S'il faut trouver une modernité dans les romans de Jules Verne,
c'est plutôt dans l'ampleur mondiale de ses fictions. En un mot, sa
dimension globale avant l'heure. L'historien Lucian Boia suppose avec
justesse que «Jules Verne a deux passions dans la vie: le théâtre et la
géographie. En dépit d'un préjugé tenace, la science n'arrive
qu'ensuite, et elle reste un élément secondaire et ajouté.» Avant
d'écrire un roman, l'auteur amasse une documentation vertigineuse. Il
offre à ses lecteurs des cartes, des explications précises, avec les
coordonnées des endroits explorés. Du capitaine Hatteras à Phileas
Fogg, ses héros sont occupés à rendre la planète praticable,
maîtrisable, de la même façon qu'Internet a pu être décrit comme une
planète virtuelle où les distances sont abolies.
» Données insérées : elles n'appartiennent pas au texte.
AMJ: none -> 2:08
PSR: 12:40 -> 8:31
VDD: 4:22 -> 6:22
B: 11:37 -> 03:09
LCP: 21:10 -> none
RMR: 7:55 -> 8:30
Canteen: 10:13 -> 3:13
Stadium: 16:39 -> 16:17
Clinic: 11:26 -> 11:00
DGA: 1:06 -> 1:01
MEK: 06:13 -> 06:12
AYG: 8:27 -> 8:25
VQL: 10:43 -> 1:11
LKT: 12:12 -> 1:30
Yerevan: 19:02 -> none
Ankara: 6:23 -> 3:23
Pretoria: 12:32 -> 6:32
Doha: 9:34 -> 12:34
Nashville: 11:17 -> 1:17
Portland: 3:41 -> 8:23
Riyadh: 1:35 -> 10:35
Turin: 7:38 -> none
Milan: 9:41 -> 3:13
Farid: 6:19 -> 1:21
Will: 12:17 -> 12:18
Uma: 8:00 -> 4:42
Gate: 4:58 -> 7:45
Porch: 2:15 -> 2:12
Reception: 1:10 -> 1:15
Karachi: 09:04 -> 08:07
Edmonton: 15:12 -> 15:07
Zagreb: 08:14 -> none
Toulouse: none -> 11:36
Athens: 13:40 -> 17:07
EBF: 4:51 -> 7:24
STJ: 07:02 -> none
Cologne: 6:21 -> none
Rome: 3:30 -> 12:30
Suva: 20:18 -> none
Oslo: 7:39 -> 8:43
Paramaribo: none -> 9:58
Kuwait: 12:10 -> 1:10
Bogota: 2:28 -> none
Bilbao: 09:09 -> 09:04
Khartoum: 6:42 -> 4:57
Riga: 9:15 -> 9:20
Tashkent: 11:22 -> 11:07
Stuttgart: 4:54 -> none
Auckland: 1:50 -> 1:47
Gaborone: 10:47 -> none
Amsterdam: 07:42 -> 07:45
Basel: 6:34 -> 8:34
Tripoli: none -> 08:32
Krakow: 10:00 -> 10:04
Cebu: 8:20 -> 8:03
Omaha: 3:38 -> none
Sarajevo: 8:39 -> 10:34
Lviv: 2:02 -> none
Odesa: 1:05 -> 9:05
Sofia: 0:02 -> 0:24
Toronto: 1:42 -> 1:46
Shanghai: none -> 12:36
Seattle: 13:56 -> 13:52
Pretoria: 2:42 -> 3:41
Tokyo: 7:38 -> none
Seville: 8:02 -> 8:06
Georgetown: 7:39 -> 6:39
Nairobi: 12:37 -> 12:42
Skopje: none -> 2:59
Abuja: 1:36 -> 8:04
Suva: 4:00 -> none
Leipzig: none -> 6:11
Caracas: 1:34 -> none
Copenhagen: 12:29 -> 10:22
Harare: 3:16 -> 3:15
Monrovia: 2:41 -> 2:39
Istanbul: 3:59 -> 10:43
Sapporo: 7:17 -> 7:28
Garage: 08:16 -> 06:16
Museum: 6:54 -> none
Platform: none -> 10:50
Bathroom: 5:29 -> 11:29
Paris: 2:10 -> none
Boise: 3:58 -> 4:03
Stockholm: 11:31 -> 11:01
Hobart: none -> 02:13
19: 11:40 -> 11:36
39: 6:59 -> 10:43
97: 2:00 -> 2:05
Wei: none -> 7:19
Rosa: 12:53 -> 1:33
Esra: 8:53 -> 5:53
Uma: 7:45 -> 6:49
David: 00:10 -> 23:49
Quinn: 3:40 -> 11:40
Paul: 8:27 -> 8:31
L'écrivain est international jusque dans ses choix les plus pratiques.
Ses héros sont Anglais, Américains, Russes, Chinois, parfois
Français... Aussi, Verne écrit à l'heure d'un premier capitalisme qui
n'a rien d'étranger aux lecteurs du jeune XXIe siècle. Loin d'être des
utopies propres à faire rêver les enfants, la science et la technologie
sont déjà considérées comme des facteurs de progrès. Comme aujourd'hui,
où pays riches et émergents se battent sur le terrain de la science. En
lisant certaines diatribes enflammées des promoteurs de la science chez
Jules Verne, il suffit de remplacer «locomotion» ou «énergie» par
«biotechnologies», pour obtenir le discours de base de tout politicien
actuel...

– Il fascine toujours mais personne ne sait où le situer... comment mesurer son apport?

– Déjà de son vivant, on ne savait pas vraiment comment le situer.
Il voulait être à l'Académie française, son éditeur faisait la
promotion de ses volumes pour les «étrennes» des enfants. En plus, il
reste, étrangement, un auteur méconnu. Qui se souvient de La Jangada,
Mrs Branican, Le Sphinx des glaces ou de ces romans qui ne figurent pas
parmi la douzaine d'œuvres ultra-célèbres? Son apport, c'est d'avoir
«ré-enchanté le monde», de s'être précisément renseigné sur ce qui
l'entourait pour en tirer matière à fiction. Ce qui est le plus
intéressant pour moi chez Jules Verne, c'est son projet de
cartographier «les mondes connus et inconnus»: la surface du globe et
ses mystères, mais également, comme le monde est toujours plus connu,
plus «fini», les profondeurs de l'océan, les mondes «perdus», et
l'espace. C'est cette volonté de présenter, de répertorier (d'instruire
parfois), dans toutes les dimensions de la connaissance.
Et je ne parle
pas de la modernité de son écriture, qui est souvent sous-estimée.
Verne a un vrai style, et il faudrait le réhabiliter un jour à ce
propos aussi.

– Verne fut-il plus critique qu'il n'y paraît?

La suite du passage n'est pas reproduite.